Let $\pi:X\rightarrow Y$ be a morphism of ringed spaced with $\pi(p)=q$. We then have a map $\pi^\#:\mathcal{O}_Y\rightarrow \pi_*\mathcal{O}_X$ of the structure sheaves. It makes sense that our map of stalks $(\mathcal{O}_Y)_p\rightarrow (\mathcal{O}_x)_p$ should be given by $[(V,s)]\mapsto [(\pi^{-1}(V),\pi^\#_V(s))]$.
But I'm having trouble seeing why this map is well defined.
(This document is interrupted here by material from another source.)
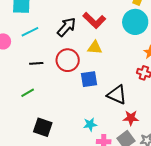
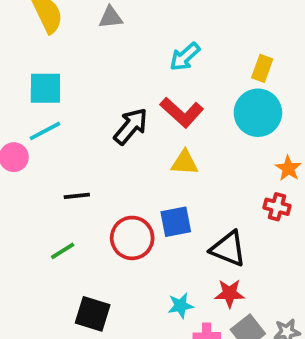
cyan line: (30, 32) -> (45, 131), moved
red circle: (68, 60) -> (132, 238), moved
red star: (131, 118) -> (230, 293), moved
Suppose $[(V,s)]=[(U,t)]$. Then there exists some open $W\subset U,V$ such that $s|_W=t|_W$. But then does this imply that $[(\pi^{-1}(V),\pi^\#_V(s))] = [(\pi^{-1}(U),\pi^\#_U(s))]$? I know in principal I want to restrict the sections $\pi^\#_V(s)$ and $\pi^\#_V(s)$ to some open subset (probably $\pi^{-1}(W)$) and check that they are equal, but I am having trouble doing this. What am I missing?
By definition of morphism of sheaves and pushforward of sheaves, this diagram commutes:
$\newcommand{\O}{\mathcal{O}}$ $\require{AMScd}$ \begin{CD} \O_Y(U) @>f^\#_U>> \O_X(f^{-1}(U)) \\ @V res V V @VV res V\\ \O_Y(W) @>>f^\#_W> \O_X(f^{-1}(W)) \end{CD}
Therefore, for $s \in \O_Y(U)$, $f^\#_U(s)|_{f^{-1}(W)} = f^\#_W(s|_W)$, and similarly for $t \in \O_Y(V)$, $f^\#_V(t)|_{f^{-1}(W)} = f^\#_W(t|_W)$. Since $s|_W = t|_W$, their image under $f^\#_W$ are also the same. Therefore, $f^\#_U(s)$ and $f^\#_V(t)$ restrict to the same thing in $f^{-1}(W)$